Janeiro pode ter sido um mês positivo para os mercados, mas isso não quer dizer que não tenham existido fundos a sofrer resgates e uma das principais razões para tal foi o surto coronavírus. A China, sendo o epicentro da epidemia, pode vir a sofrer graves impactos na sua economia e isso parece estar a motivar os clientes das plataformas que distribuem fundos de investimento a sair de estratégias expostas à região.

Nesta linha, Tiago Gaspar, responsável de Análise e Seleção do Banco Carregosa, conta que nos resgates do mês de janeiro – utilizando dados mais abrangentes do que o top 10 - observaram “uma tendência de resgate de fundos mais expostos à Ásia e, particularmente, à China. “Claramente que o surto Coronavírus tem afastado investidores do epicentro”, comenta o especialista.

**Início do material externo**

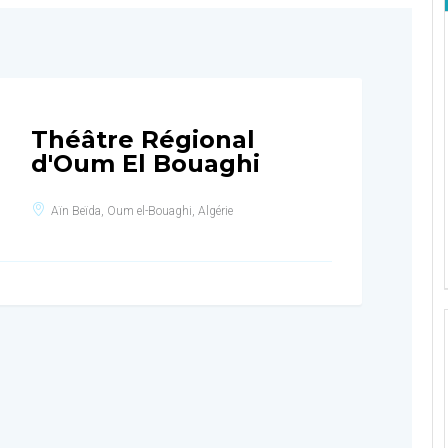
Théâtre Régional
d'Oum El Bouaghi
Aïn Beïda, Oum el-Bouaghi, Algérie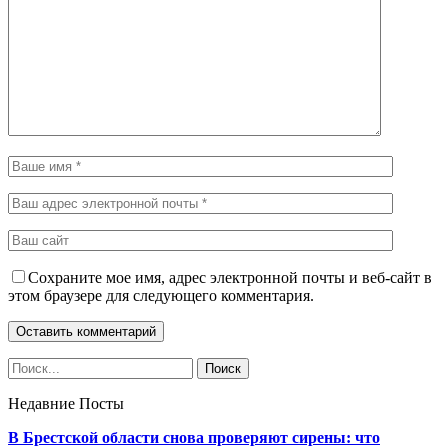
Сохраните мое имя, адрес электронной почты и веб-сайт в
этом браузере для следующего комментария.
Недавние Посты
В Брестской области снова проверяют сирены: что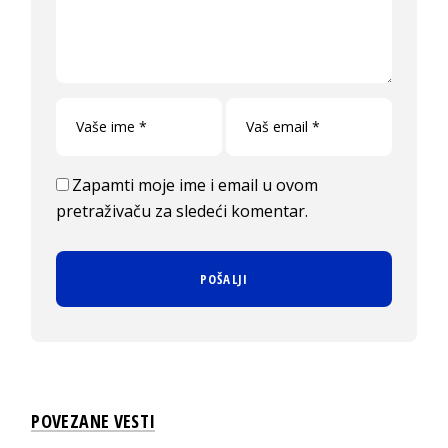
Zapamti moje ime i email u ovom
pretraživaču za sledeći komentar.
POVEZANE VESTI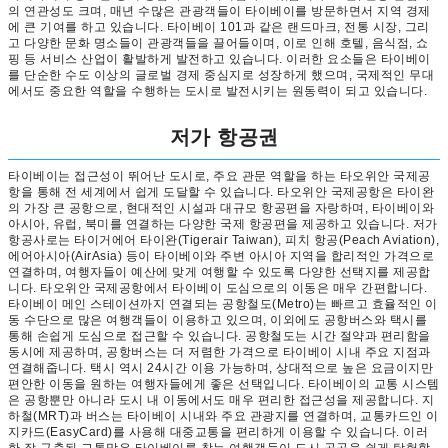
의 연관성도 크며, 매년 수많은 관광객들이 타이베이를 방문하면서 지역 경제
에 큰 기여를 하고 있습니다. 타이베이 101과 같은 랜드마크, 전통 시장, 그리
고 다양한 문화 명소들이 관광객들을 끌어들이며, 이로 인해 호텔, 음식점, 쇼
핑 등 서비스 산업이 활발하게 발전하고 있습니다. 이러한 요소들은 타이베이
를 단순한 수도 이상의 글로벌 경제 중심지로 성장하게 했으며, 국제적인 무대
에서도 중요한 역할을 수행하는 도시로 발전시키는 원동력이 되고 있습니다.
저가 항공권
타이베이는 접근성이 뛰어난 도시로, 주요 관문 역할을 하는 타오위안 국제공
항을 통해 전 세계에서 쉽게 도달할 수 있습니다. 타오위안 국제공항은 타이완
의 가장 큰 공항으로, 현대적인 시설과 대규모 항공편을 자랑하며, 타이베이와
아시아, 유럽, 북미를 연결하는 다양한 국제 항공편을 제공하고 있습니다. 저가
항공사로는 타이거에어 타이완(Tigerair Taiwan), 피치 항공(Peach Aviation),
에어아시아(AirAsia) 등이 타이베이와 주변 아시아 지역을 합리적인 가격으로
연결하며, 여행자들이 예산에 맞게 여행할 수 있도록 다양한 선택지를 제공합
니다. 타오위안 국제공항에서 타이베이 도심으로의 이동은 매우 간편합니다.
타이베이 메인 스테이션까지 연결되는 공항철도(Metro)는 빠르고 효율적인 이
동 수단으로 많은 여행객들이 이용하고 있으며, 이외에도 공항버스와 택시를
통해 손쉽게 도심으로 접근할 수 있습니다. 공항철도는 시간 절약과 편리함을
동시에 제공하며, 공항버스는 더 저렴한 가격으로 타이베이 시내 주요 지점과
연결해줍니다. 택시 역시 24시간 이용 가능하며, 상대적으로 높은 요금이지만
편안한 이동을 원하는 여행자들에게 좋은 선택입니다. 타이베이의 교통 시스템
은 공항뿐만 아니라 도시 내 이동에서도 매우 편리한 접근성을 제공합니다. 지
하철(MRT)과 버스는 타이베이 시내와 주요 관광지를 연결하며, 교통카드인 이
지카드(EasyCard)를 사용해 대중교통을 편리하게 이용할 수 있습니다. 이러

Rui Castro Pacheco, diretor-adjunto do Banco Best, explica que entre os fundos mais vendidos em janeiro encontraram “alguns fundos de obrigações, alguns mais flexíveis e outros de segmento high-yield, com os investidores aparentemente a procurarem ainda rodar para outras alternativas nos fundos de obrigações que tenham alguma capacidade para manter performances positivas”.